I’m happy to reignite these online thoughts by extending a big “thank you” to Jon Hofferman of Carissimi Publications for sending me a complimentary copy of the wonderful “Classical Composers Poster.”  I first stumbled on the website for the poster (which you can link to here) at some point last fall.  I was struck by the breadth and detail of the timeline:

“The Classical Composers Poster features over 950 composers from Hildegard von Bingen (1098-1179) to Philip Glass (1937-) and Frank Zappa (1940-1993). It shows which composers lived when, the names and dates of thousands of compositions, and key events in music history. The poster measures 40″ x 27″ and is perfect for anyone who loves – or is learning about – classical music.”

My sense was that posters of this special kind were as rare as one-line descriptors of classical music history that extend from an inspired 12th century mystic abbess to the Grand Wazoo.  Long story short: I cold-called Carissimi Publications; Jon Hofferman responded warmly, and I received the poster in three or so weeks’ time.

With a nod to Giacomo Carissimi (1604-1674), one of the lesser-known composers of the early Baroque era, Carissimi Publications’ Classical Composers Poster is a real achievement: incredibly detailed, and on high-quality art stock, the whole is sequenced chronologically and helpfully colour-coded according to the generally agreed-upon level of a composer’s significance for classical music tradition.  It’s as artful as it is useful – source of reference and labour of love alike.  It now hangs on one of my apartment walls alongside two music greats: bluesman of the Mississippi Delta, Charlie Patton, and the notorious J.S. Bach.

How best to pierce the surface of classical music?  A good many people – among them some of my greatest music-loving friends – comment on how difficult it is to get into classical music.  I have too much to say about this to get down to business here; and nothing will ever replace the experience of actually listening to music.  But the poster’s one example of a valuable point of access, a gateway to a living tradition of music that often seems to have gone underground.

It’s often difficult to approach the long history of classical music.  Some might have the sense of not knowing where to begin or of stepping into a developed story midway.  But we have certain markers that orient us: We have the setting and dawning of the centuries; and then there are signposts for the different periods (of Medieval, Renaissance, Baroque, Classical, Romantic and Twentieth Century).  And while I tend to view this framework as relatively fluid, it can be helpful.  Looking to the rich historical past sobers us up from the siren call that music is a perfect mirror of beauty, say, or the romantic notion that artistic genius is somehow independent of history.  Genius, history tells me, is a matter of influence and of education as much as it is one of creative independence and imagination.  The Classical Composers Poster reminds me of the importance of music history – of tradition and the individual talent.

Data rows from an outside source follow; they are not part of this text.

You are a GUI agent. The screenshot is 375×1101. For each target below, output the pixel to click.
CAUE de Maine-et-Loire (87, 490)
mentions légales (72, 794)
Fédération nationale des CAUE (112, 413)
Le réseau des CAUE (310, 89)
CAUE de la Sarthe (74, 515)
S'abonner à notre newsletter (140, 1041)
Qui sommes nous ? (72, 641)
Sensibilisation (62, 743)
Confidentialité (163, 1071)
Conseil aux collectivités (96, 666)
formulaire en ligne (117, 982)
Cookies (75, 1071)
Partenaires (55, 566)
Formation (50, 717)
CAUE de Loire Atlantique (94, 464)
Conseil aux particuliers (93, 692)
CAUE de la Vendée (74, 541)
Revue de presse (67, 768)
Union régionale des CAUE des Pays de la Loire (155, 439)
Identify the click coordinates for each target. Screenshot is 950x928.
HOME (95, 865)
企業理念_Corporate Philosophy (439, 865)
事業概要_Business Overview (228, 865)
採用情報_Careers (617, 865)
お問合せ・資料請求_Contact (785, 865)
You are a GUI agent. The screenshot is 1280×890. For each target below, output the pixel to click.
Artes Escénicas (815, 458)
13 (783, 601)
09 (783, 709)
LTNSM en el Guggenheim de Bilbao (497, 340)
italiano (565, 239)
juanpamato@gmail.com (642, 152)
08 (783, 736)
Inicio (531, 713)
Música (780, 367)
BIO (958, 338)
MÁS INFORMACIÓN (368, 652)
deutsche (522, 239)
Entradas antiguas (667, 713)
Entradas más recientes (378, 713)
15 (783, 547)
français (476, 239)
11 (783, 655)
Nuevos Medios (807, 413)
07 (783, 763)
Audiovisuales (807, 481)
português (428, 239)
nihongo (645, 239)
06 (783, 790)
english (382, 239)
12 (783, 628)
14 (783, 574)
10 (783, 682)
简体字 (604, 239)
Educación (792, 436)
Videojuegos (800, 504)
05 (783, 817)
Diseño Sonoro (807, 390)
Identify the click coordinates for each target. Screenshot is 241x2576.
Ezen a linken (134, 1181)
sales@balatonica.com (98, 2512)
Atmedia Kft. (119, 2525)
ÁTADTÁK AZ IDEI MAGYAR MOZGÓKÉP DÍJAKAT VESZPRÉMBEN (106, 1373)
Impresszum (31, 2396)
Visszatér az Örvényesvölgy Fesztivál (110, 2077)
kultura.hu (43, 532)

It was Hegel who first recognized the history of philosophy as a valuable philosophical pursuit in its own right.  Up to his day, philosophy students were largely trained in logic, aesthetics, metaphysics and the like – but by way of primers or textbooks (essentially, “how to” manuals) on the branch of philosophy in question; but its history was silent.  It was all rather like hearing echoes without the sound – with neither a sense of origin nor of context.

Music, too, can be approached by way of its history.  I write this as someone who’s functionally illiterate in terms of music notation; I have as little formal knowledge of counterpoint as I do of harmony.  But its history has been anything but silent to me.

Shuggie Otis - Inspiration Information (1974)

I hesitate to say that the Classical Composers Poster is a great source of information alone, if only because “information” is a term that’s bandied about quite thoughtlessly these days.  This isn’t just information: It’s memory, history and culture.  It’s what a largely forgotten 1974 R&B album by Shuggie Otis calls Inspiration Information.  (You can take in the title track from that brilliant album here.)  And like that album, the Classical Composers Poster stands as a reminder that the musical well may very well be bottomless.